You could imagine a challenge like Lamont’s emerging without the “netroots,” although they certainly drive a lot of the enthusiasm. You couldn’t imagine it without politically savvy, experienced organizers like Swan, with a base in a long-term, multi-issue progressive coalition that has allies and experience and understands the state. And anyone thinking about how to build structures and parties that can win elections against Republicans needs to understand this as well.

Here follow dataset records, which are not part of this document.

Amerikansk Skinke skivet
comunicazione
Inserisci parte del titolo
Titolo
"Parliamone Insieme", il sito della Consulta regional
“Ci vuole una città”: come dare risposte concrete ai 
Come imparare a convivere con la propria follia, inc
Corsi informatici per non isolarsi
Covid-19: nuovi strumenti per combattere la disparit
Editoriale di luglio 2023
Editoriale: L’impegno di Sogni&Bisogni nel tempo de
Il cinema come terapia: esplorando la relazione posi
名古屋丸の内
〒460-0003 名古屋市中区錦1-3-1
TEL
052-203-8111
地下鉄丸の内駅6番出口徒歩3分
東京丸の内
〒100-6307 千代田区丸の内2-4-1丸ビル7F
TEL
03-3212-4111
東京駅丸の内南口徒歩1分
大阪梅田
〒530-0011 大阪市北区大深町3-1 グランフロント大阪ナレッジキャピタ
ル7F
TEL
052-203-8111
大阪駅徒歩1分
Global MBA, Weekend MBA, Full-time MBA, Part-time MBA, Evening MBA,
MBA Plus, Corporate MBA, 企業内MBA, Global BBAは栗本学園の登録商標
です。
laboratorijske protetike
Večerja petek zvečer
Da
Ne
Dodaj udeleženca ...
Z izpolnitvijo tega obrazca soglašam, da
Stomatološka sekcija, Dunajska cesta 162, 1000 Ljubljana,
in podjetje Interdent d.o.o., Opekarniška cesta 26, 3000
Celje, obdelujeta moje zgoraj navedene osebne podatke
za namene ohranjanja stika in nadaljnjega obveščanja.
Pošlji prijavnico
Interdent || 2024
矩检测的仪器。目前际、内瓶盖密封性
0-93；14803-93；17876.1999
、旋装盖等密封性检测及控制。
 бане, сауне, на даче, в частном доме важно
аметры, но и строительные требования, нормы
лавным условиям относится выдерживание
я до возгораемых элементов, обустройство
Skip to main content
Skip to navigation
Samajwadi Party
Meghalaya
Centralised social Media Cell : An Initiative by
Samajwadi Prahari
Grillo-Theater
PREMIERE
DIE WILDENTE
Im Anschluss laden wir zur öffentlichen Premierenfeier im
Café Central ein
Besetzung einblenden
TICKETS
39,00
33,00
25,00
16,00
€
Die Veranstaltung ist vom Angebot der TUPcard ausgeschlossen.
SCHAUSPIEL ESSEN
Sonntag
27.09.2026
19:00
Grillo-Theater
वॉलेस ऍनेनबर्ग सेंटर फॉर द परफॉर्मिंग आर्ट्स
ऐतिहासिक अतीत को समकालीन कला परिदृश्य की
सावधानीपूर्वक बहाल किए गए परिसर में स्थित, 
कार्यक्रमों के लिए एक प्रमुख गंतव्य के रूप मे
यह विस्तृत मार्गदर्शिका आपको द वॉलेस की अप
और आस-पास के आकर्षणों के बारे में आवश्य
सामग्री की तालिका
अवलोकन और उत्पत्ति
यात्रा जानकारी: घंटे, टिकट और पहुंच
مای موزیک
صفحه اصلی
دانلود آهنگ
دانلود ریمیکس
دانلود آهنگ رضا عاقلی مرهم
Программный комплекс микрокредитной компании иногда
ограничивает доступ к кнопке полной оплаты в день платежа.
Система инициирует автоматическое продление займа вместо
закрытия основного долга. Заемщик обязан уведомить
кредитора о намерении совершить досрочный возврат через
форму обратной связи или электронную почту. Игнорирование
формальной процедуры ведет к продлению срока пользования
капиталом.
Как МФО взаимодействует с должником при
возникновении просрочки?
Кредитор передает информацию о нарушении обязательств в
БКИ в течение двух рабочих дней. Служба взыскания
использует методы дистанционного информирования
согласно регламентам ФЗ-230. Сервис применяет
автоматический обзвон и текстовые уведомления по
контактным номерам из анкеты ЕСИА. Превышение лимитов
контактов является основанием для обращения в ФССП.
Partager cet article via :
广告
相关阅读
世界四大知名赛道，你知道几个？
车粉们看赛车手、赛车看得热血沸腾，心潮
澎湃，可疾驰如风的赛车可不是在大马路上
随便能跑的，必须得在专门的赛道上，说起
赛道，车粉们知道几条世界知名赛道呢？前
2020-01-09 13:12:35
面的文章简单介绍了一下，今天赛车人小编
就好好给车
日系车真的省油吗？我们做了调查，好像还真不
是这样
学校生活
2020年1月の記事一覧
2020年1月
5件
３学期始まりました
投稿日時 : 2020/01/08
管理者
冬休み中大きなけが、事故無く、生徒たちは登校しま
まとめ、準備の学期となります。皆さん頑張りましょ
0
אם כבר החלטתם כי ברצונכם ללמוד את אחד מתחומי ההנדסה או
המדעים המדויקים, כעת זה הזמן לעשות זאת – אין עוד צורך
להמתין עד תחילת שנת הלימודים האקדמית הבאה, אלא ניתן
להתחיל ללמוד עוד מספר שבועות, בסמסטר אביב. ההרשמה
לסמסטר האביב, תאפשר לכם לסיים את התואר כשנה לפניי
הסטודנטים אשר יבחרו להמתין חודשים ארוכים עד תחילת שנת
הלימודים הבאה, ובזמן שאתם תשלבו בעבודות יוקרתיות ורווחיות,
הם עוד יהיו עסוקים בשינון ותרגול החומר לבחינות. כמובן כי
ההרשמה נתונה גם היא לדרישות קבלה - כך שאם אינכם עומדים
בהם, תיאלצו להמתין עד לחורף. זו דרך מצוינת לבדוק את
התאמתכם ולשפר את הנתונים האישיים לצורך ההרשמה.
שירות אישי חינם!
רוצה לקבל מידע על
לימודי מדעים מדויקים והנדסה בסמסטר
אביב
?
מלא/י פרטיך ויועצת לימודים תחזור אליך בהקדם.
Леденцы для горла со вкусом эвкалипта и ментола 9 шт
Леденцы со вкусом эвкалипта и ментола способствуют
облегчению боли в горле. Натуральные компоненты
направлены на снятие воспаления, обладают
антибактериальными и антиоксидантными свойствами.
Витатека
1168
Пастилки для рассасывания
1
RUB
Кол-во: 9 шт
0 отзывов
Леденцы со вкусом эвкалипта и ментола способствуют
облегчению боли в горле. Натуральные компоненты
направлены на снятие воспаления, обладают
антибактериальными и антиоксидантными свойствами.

2. The fact that Lieberman has run, so far, the second most embarrassingly bad campaign of the year. (The worst campaign’s entire staff just quit, so there may be an opening to move up.) The fact is that there’s been a lot of latent discontent with Lieberman in the state at least since his speech about Monica Lewinsky, but as recently as a few months ago, his approval rating among Democrats was solidly in the low 70’s, indistinguishable from his support among Independents and Republicans. (This is an important point, by the way: A good portion of Republicans and Independents in Connecticut are more liberal than the average registered Democrat, and his support among those groups could prove just as soft as his Democratic support.) Lieberman could easily have restored his bond with Connecticut Democrats, or at least enough to be sure of winning a primary. I could have written that speech or that ad, and I would have done it, too, before he said “we criticize our commander-in-chief at our own peril.” It would involve a much stronger condemnation of Bush’s conduct of the war, a heartfelt acknowledgement of respect for opponents of the war and for the legitimacy of dissent, and a message that, wherever anyone stood in 2003, now we have a crisis on the ground in Iraq and have to work together - and with Republicans -- to get it right and get out. (If he couldn’t in good conscience say those things, then he’s got bigger problems.) The war is not the only issue driving opposition to Lieberman, of course, but it is the great question of our time and if he could defuse it somewhat as an issue, the opposition doesn’t have that much to work with.
Instead, for whatever reason, he chose to act petulant about the fact that anyone would oppose him at all, which is not the right response for a democrat, much less a Democrat; produce a series of comically inept ads, and shrink himself into a sort of suburban-mensch version of Al D’Amato : “I saved 3,000 jobs at Electric Boat in Groton.” “I voted for the energy bill because we got $800 million for energy conservation in Connecticut.” (Large forces have been unleashed in our politics, and a national figure like Lieberman should be seen as confronting those questions, not selling out for petty earmarks.) And finally, by taking out the “insurance policy” of running under a party named after himself, he highlighted every one of his own negatives and virtually ensured his defeat in the primary, with a very good chance that the independent candidacy will fizzle as well.
So let’s credit the netroots for what they do well - generate enthusiasm, force the big questions onto the agenda, generate a new definition of what it means to be a Democrat. But by themselves they can’t create a viable candidacy or bring down a popular three-term incumbent. Only organizing and the incumbent’s own mistakes can do that.